[Saved data entries]
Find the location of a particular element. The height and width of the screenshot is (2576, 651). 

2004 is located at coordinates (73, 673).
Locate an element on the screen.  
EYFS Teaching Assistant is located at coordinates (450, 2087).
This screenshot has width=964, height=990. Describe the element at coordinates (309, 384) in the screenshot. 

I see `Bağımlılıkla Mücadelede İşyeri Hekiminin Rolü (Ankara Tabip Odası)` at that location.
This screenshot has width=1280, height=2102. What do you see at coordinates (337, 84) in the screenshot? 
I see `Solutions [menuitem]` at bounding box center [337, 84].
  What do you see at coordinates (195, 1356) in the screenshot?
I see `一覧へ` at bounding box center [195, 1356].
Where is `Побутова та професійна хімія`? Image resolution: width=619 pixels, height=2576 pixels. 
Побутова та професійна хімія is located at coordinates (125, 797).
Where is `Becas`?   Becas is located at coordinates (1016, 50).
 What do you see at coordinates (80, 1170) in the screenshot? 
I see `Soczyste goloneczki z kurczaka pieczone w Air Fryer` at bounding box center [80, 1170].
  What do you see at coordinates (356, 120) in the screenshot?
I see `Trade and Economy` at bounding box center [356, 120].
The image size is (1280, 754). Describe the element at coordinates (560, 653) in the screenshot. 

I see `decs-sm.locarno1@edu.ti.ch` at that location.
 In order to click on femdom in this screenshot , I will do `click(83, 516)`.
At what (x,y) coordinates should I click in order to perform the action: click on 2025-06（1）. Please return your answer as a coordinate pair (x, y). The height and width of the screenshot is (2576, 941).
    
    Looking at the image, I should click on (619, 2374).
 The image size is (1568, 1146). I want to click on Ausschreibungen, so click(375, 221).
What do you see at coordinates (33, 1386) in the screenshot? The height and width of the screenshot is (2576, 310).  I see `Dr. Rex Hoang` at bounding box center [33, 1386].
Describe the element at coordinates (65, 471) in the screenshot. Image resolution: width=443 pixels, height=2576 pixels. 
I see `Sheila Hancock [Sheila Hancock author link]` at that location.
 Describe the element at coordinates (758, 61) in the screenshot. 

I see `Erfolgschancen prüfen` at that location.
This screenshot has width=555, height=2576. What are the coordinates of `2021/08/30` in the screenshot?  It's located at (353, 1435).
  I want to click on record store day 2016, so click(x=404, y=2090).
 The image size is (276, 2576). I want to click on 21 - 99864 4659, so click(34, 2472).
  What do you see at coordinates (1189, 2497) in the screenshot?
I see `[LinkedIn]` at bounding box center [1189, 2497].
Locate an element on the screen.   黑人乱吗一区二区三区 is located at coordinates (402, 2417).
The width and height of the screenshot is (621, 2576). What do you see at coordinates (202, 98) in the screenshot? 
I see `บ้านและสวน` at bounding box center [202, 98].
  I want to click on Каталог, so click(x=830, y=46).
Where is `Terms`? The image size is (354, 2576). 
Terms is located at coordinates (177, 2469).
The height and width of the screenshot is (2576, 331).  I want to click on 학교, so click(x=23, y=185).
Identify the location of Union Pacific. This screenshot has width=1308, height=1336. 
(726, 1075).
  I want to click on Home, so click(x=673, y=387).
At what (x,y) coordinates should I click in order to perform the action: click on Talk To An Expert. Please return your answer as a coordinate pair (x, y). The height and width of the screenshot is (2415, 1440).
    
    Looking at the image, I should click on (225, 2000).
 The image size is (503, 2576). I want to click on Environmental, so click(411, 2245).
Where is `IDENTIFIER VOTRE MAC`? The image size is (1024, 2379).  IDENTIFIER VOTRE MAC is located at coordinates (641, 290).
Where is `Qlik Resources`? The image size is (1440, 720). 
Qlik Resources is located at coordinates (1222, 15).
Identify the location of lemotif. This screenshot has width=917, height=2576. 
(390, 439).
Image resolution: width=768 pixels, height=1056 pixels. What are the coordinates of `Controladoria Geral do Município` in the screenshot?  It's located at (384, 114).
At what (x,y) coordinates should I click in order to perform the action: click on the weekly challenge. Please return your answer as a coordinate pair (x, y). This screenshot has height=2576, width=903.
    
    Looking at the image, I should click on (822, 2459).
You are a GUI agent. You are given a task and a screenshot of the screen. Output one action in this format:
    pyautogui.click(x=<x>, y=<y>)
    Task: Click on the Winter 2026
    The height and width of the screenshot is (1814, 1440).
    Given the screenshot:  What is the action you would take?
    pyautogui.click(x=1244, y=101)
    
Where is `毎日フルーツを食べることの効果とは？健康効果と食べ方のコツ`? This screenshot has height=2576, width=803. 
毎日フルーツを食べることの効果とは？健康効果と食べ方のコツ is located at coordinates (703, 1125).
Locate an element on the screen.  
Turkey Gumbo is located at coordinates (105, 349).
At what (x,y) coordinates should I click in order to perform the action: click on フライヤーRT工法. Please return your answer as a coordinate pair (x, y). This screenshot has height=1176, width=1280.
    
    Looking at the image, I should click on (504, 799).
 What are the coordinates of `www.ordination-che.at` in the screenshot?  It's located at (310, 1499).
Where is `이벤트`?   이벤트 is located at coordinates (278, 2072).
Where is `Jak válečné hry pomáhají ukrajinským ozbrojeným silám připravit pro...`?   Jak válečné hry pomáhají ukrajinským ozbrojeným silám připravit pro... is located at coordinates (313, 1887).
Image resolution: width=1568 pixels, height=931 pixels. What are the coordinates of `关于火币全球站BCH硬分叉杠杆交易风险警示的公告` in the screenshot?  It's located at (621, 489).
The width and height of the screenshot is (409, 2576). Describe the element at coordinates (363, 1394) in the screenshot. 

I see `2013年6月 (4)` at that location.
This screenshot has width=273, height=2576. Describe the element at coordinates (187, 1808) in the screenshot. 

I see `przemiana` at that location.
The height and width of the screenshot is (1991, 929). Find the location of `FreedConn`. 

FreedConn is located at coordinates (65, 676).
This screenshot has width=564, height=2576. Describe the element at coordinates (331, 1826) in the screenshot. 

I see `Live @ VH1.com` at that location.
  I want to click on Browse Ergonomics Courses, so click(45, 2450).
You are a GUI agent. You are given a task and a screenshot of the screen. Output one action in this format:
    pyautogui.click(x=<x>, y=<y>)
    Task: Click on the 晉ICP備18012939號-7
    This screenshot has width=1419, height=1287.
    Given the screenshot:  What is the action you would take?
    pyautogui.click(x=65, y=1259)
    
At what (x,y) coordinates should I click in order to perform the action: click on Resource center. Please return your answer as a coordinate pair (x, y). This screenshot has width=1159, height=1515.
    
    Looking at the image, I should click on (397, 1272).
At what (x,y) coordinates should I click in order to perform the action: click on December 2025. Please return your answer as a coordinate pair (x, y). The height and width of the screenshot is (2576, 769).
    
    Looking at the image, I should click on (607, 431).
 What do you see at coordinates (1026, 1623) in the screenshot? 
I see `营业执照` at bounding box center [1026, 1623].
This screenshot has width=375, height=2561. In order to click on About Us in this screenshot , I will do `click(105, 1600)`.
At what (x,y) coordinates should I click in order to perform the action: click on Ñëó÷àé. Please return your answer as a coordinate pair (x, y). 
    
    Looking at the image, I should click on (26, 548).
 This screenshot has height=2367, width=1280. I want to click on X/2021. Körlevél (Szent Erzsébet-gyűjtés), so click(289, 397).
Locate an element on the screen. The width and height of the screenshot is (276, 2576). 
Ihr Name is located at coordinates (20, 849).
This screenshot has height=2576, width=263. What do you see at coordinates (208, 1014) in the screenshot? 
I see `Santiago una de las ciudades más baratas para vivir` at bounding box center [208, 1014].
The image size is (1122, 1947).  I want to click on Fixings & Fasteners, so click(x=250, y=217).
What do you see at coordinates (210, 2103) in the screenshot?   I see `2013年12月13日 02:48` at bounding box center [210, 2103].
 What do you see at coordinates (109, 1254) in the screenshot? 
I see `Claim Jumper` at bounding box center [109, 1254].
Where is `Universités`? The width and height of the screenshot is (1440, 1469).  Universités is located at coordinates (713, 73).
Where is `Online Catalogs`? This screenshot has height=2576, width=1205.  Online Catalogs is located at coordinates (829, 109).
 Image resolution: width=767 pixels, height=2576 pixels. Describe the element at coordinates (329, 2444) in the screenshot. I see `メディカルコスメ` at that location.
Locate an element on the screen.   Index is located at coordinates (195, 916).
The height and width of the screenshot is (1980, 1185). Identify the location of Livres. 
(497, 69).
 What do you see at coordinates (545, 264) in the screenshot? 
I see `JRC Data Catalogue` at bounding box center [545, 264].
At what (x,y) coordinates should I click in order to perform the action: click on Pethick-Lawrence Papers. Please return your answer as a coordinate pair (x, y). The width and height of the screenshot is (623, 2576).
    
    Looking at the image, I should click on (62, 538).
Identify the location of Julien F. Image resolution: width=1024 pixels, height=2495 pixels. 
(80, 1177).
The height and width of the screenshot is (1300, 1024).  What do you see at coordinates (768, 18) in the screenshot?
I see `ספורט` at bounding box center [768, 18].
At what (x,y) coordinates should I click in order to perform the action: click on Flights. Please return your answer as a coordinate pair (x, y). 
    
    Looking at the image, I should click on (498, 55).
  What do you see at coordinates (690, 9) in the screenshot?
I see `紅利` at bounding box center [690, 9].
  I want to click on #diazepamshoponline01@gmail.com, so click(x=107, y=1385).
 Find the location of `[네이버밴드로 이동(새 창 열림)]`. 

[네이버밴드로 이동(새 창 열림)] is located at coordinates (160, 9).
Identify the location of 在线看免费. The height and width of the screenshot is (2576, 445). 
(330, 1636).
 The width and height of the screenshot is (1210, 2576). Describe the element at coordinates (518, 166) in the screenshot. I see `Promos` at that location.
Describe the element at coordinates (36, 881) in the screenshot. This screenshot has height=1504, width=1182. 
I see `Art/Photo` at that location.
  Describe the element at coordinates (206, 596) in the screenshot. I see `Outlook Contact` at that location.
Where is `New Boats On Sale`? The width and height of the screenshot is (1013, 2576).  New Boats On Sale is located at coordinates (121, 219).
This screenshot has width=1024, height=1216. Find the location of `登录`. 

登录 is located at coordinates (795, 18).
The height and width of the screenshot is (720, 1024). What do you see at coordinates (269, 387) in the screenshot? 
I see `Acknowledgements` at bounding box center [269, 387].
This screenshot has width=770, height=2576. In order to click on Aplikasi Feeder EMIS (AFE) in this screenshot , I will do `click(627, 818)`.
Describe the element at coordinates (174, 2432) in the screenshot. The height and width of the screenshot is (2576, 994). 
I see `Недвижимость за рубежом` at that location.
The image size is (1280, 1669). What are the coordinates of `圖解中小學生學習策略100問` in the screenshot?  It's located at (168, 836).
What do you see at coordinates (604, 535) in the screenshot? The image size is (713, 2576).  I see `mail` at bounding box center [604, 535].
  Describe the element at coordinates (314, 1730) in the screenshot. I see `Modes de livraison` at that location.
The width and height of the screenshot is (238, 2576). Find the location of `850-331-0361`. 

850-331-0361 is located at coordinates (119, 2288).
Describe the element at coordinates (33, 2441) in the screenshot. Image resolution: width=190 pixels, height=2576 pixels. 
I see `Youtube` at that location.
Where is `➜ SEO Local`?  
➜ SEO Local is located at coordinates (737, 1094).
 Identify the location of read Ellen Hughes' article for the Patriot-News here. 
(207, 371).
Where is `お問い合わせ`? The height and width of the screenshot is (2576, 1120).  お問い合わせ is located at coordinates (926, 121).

**DIRECTIONS**
Reproduce each line of the records in which the word "will" appears.

**RESULT BELOW**
 In order to click on femdom in this screenshot , I will do `click(83, 516)`.
This screenshot has width=375, height=2561. In order to click on About Us in this screenshot , I will do `click(105, 1600)`.
This screenshot has width=770, height=2576. In order to click on Aplikasi Feeder EMIS (AFE) in this screenshot , I will do `click(627, 818)`.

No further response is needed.